Para mais informações consulta:


http://lusiadas.gertrudes.com/poesia1.html
Noção de epopeia
Uma epopeia é a narrativa dos feitos grandiosos de um indivíduo ou de um povo.
Nesta definição encontramos os elementos essenciais de qualquer texto épico.
Enquadra-se no género narrativo - é sempre um relato de acontecimentos: o sujeito da
enunciação assume-se como narrador e dispõe-se a fazer o relato de um
acontecimento ou conjunto de acontecimentos a um determinado público; a dimensão
e a natureza do público depende do assunto objecto do relato, presumindo-se que
será sempre constituído pelas pessoas nele interessadas; se o assunto disser respeito a
uma determinada comunidade o público será mais restrito; se o assunto tiver um
interesse mais vasto, o público será mais alargado, podendo abranger potencialmente
toda a humanidade.

O assunto deverá ter um carácter excepcional. Nem todas as acções são susceptíveis
de serem tratadas de forma épica; é necessário que, no entendimento do narrador (e
do seu público), essas acções se distanciem dos acontecimentos vulgares, assumam
um carácter de excepcionalidade. Nas epopeias primitivas os feitos narrados são de
carácter lendário, embora essas ficções tenham sempre um fundo histórico. Em
algumas epopeias de imitação, no entanto, o assunto é histórico.

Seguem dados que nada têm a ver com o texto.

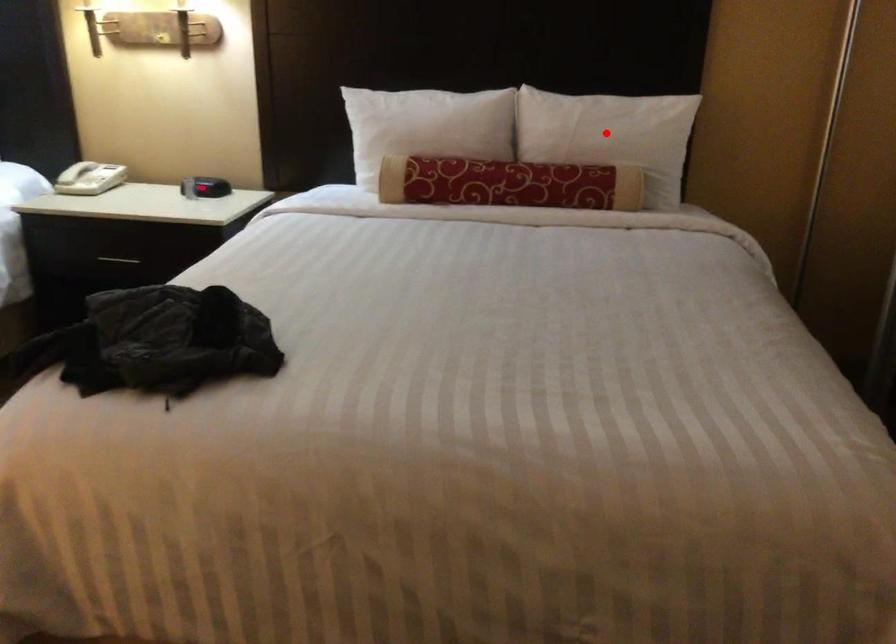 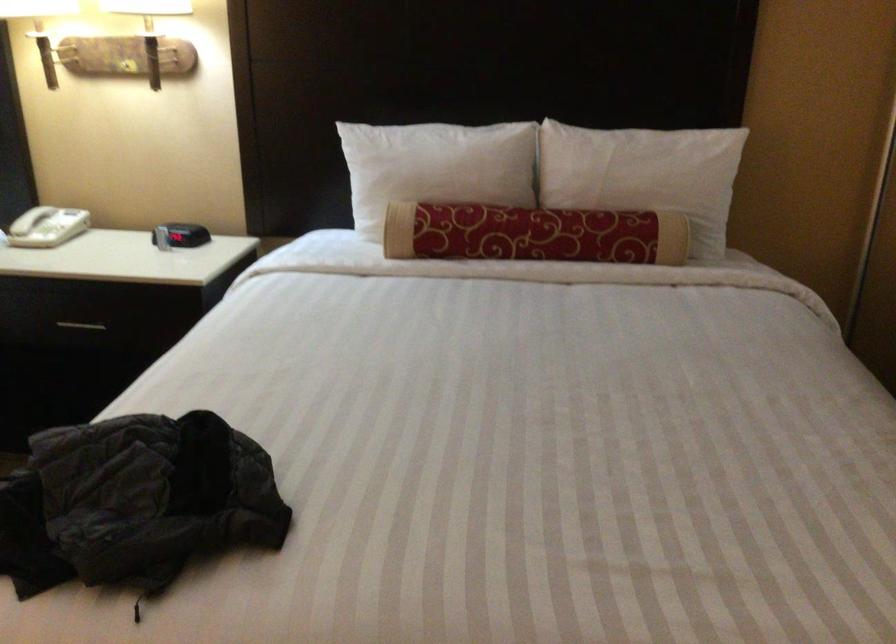 Question: I am providing you with two images of the same scene from different viewpoints. In image1, a red point is highlighted. Considering the same 3D point in image2, which of the following is correct?

Choices:
 (A) It is closer
 (B) It is farther

Answer: (A) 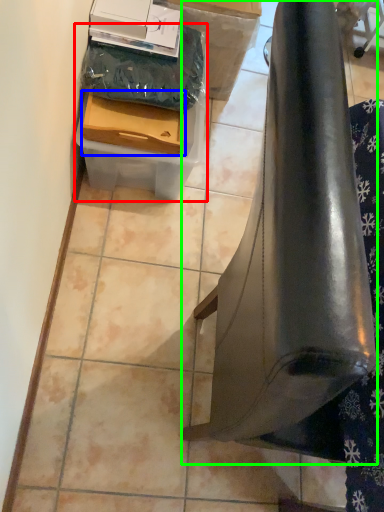 Question: Based on their relative distances, which object is farther from box (highlighted by a red box)? Choose from box (highlighted by a blue box) and furniture (highlighted by a green box).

Os eventos exigem um agente e, tratando-se de eventos excepcionais, o agente deverá


ser igualmente um ser de excepção, um ser que, pela sua origem, pelas suas
características, se distancie, se imponha aos seus semelhantes (herói), pouco
importando que se trate de um indivíduo ou de uma colectividade (herói individual ou
herói colectivo). Na Ilíada e na Odisseia, escritas no século VI a.C., o herói é individual:
num caso, Aquiles; no outro, Ulisses. N' Os Lusíadas o herói é, como o título indica,
colectivo - o povo português. Já na Eneida de Virgílio há uma certa ambiguidade: o
herói parece ser individual, Eneias, mas na realidade o objectivo do poema é exaltar o
povo romano.

Característica de todas as epopeias é a utilização de um estilo elevado, correspondente


à grandiosidade do assunto, e que se traduz na selecção vocabular, na construção
frásica extremamente elaborada e na abundante utilização de recursos estilísticos.
Estrutura externa
Os Lusíadas estão divididos em dez cantos, cada um deles com um número variável de
estrofes, que, no total, somam 1102. Essas estrofes são todas oitavas de decassílabos
heróicos, obedecendo ao esquema rimático "abababcc" (rimas cruzadas, nos seis
primeiros versos, e emparelhada, nos dois últimos).

Estrutura interna
Camões respeitou com bastante fidelidade a estrutura clássica da epopeia. N' Os
Lusíadas são claramente identificáveis quatro partes:

Proposição - O poeta começa por declarar aquilo que se propõe fazer, indicando de
forma sucinta o assunto da sua narrativa; propõe-se, afinal, tornar conhecidos os
navegadores que tornaram possível o império português no oriente, os reis que
promoveram a expansão da fé e do império, bem como todos aqueles que se tornam
dignos de admiração pelos seus feitos.

Invocação - O poeta dirige-se às Tágides (ninfas do Tejo), para lhes pedir o estilo e
eloquência necessários à execução da sua obra; um assunto tão grandioso exigia um
estilo elevado, uma eloquência superior; daí a necessidade de solicitar o auxílio das
entidades protectoras dos artistas.

Dedicatória - É a parte em que o poeta oferece a sua obra ao rei D. Sebastião. A


dedicatória não fazia parte da estrutura das epopeias primitivas; trata-se de uma
inovação posterior, que reflecte o estatuto do artista, intelectualmente superior, mas
social e economicamente dependente de um mecenas, um protector.

Narração - Constitui o núcleo fundamental da epopeia. Aqui, o poeta procura


concretizar aquilo que se propôs fazer na "proposição".

Estrutura da narração
A narração d' Os Lusíadas tem uma estrutura muito complexa, o que decorre dos
objectivos que o poeta se propôs. Desenvolve-se em quatro planos diferentes, mas
estreitamente articulados entre si.

Plano da viagem - A acção central do poema é a viagem de Vasco da Gama. Escrevendo


mais de meio século depois, Luís de Camões tinha já o distanciamento suficiente para
perceber a importância histórica desse acontecimento, devido às alterações que
provocou, tanto em Portugal, como na Europa. Por essa razão considerou a primeira
viagem marítima à Índia como o episódio mais significativo da história de Portugal.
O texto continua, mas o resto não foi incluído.